Submitted to: Veterinary Parasitology
Publication Type: Peer Reviewed Journal
Publication Acceptance Date: February 21, 2006
Publication Date: June 30, 2006
Citation: Davey, R.B., George, J.E., Miller, R.J. 2006. Comparison of the reporductive biology between acaricide-resistant and acaricide-susceptible Rhipicephalus (Booplilus) microplus (Acari: Ixodidae). Veterinary Parasitology. 139:211-220. Interpretive Summary: In Boophilus ticks, although acaricide resistance is a world-wide problem, there is little information on the impact that resistance has on the reproductive potential of resistant ticks. The reproductive dynamics of an acaricide-susceptible strain of B. microplus was compared to strains resistant to organophosphate (OP), pyrethroid (P), and formamidine (F) acaricides to determine whether the acquisition of resistance to these chemicals caused any measurable reduction in fitness. The reproductive factors associated with the susceptible strain were remarkably similar to what has been reported for other susceptible strains throughout the world. The comparison between the susceptible strain and strains that were resistant to P or F chemicals showed little evidence of a reduction in fitness in either resistant strain. However, the comparison between the susceptible strain and an OP-resistant strain showed that the OP-resistant strain produced 30% fewer eggs per female than the susceptible females. Thus, the results of this study demonstrated that the acquisition of OP resistance dramatically reduced the reproductive potential of the resistant ticks. This reduction in reproductive potential in OP-resistant ticks could potentially be used as a tool in the development of management strategies for mitigating OP-resistance under natural conditions.

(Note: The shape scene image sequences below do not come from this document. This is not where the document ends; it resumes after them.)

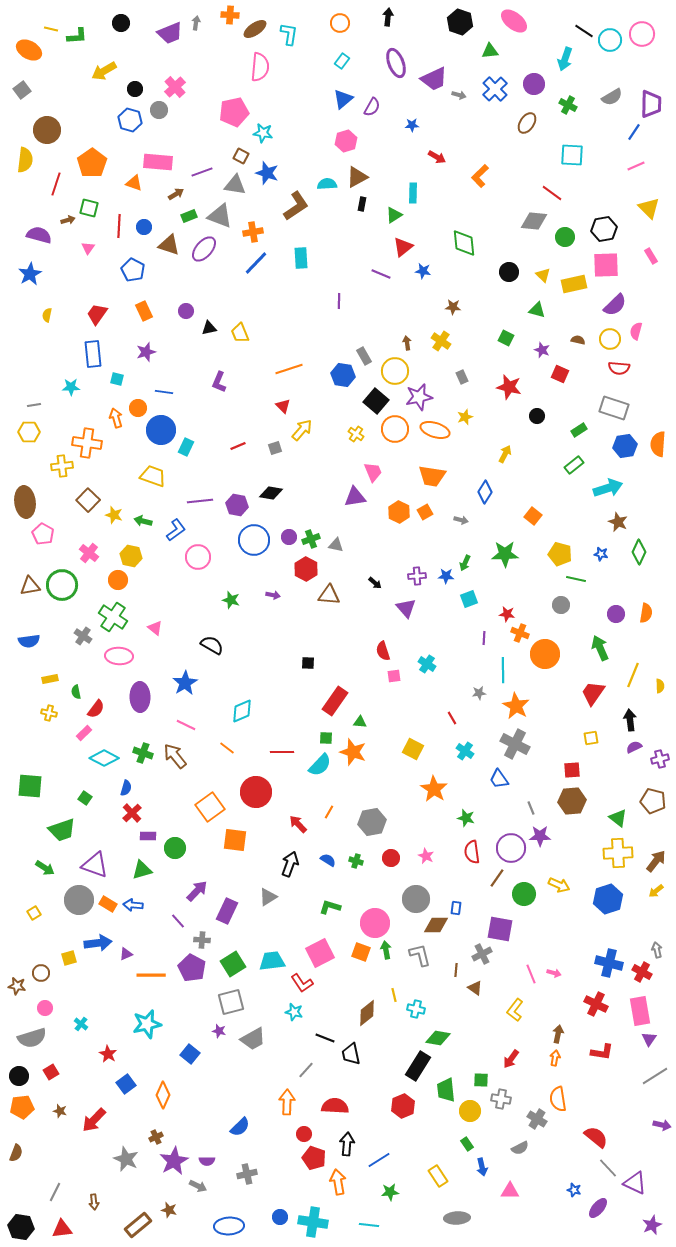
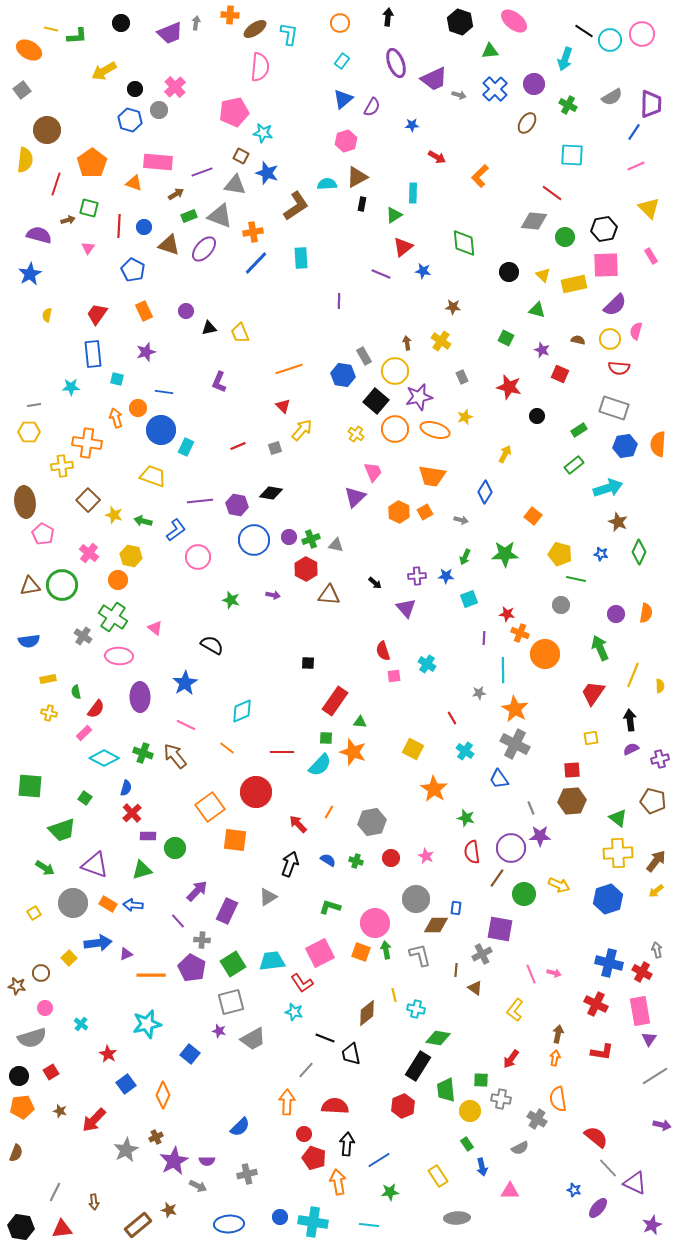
purple triangle at (355, 497): rotated 35 degrees counterclockwise
green arrow at (465, 563): moved 6 px up
yellow rectangle at (50, 679): moved 2 px left
orange star at (516, 706): moved 1 px left, 3 px down
purple semicircle at (634, 747): moved 3 px left, 2 px down
gray circle at (79, 900): moved 6 px left, 3 px down
yellow square at (69, 958): rotated 28 degrees counterclockwise
gray star at (126, 1159): moved 9 px up; rotated 20 degrees clockwise
blue ellipse at (229, 1226): moved 2 px up
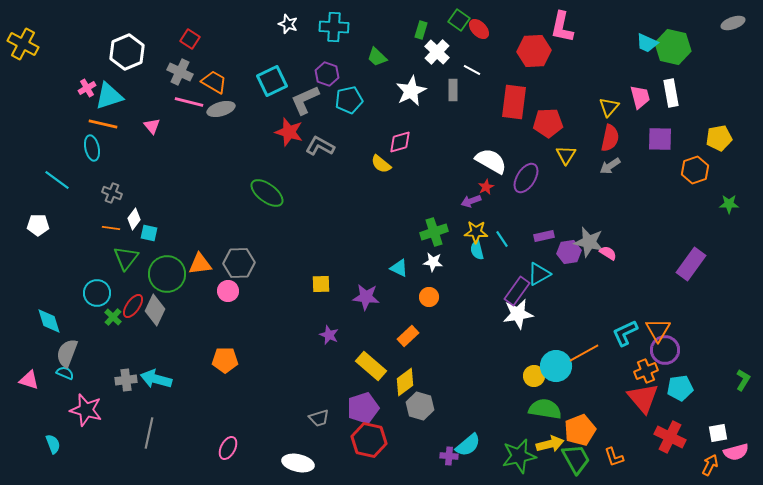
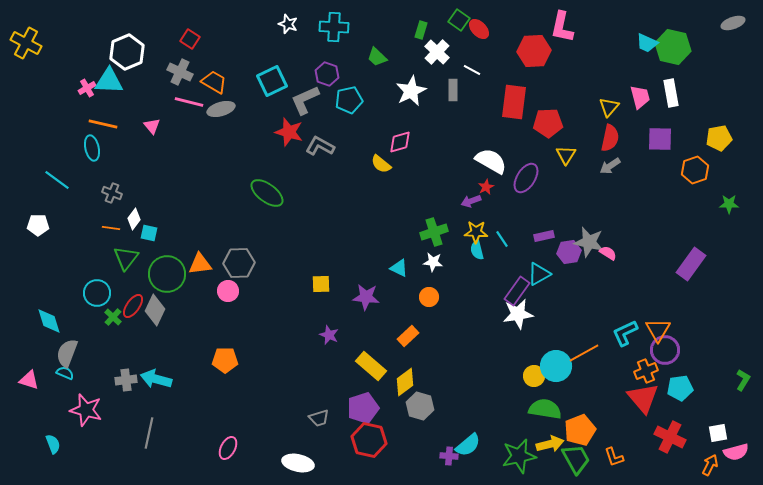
yellow cross at (23, 44): moved 3 px right, 1 px up
cyan triangle at (109, 96): moved 15 px up; rotated 20 degrees clockwise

Technical Abstract: The reproductive dynamics of an acaricide-susceptible strain (SUS) of Boophilus microplus were compared to strains of ticks resistant to organophosphate (OP), pyrethroid (P), or formamidine (F) acaricides to determine whether the acquisition of resistance caused a reduction in fitness. The SUS strain had a preoviposition period of 3.0 d, an oviposition period of 12.1 d, an egg incubation period of 22.5 d, an average of 3,670 eggs per female, and an average percentage egg hatch of 78.1%, which was similar to other reports around the world. Reproductive dynamics of the P-resistant strain (PYR) and the F-resistant strain (FOR) were similar to those of the SUS strain, thus there was little evidence of a reduction in fitness caused by resistance to P or F acaricides. The OP-resistant strain (OPR) produced a number of statistical differences in reproductive factors in comparison to the SUS strain, although differences in egg incubation period and oviposition period were not great enough to indicate that the OPR strain was biologically less fit than the SUS strain. However, results indicated that the OPR strain was at a selective disadvantage compared to the SUS strain in the production of eggs, which was 30% less than the SUS strain. Thus, the acquisition of OP resistance caused a reduction in fitness associated with the resistant ticks.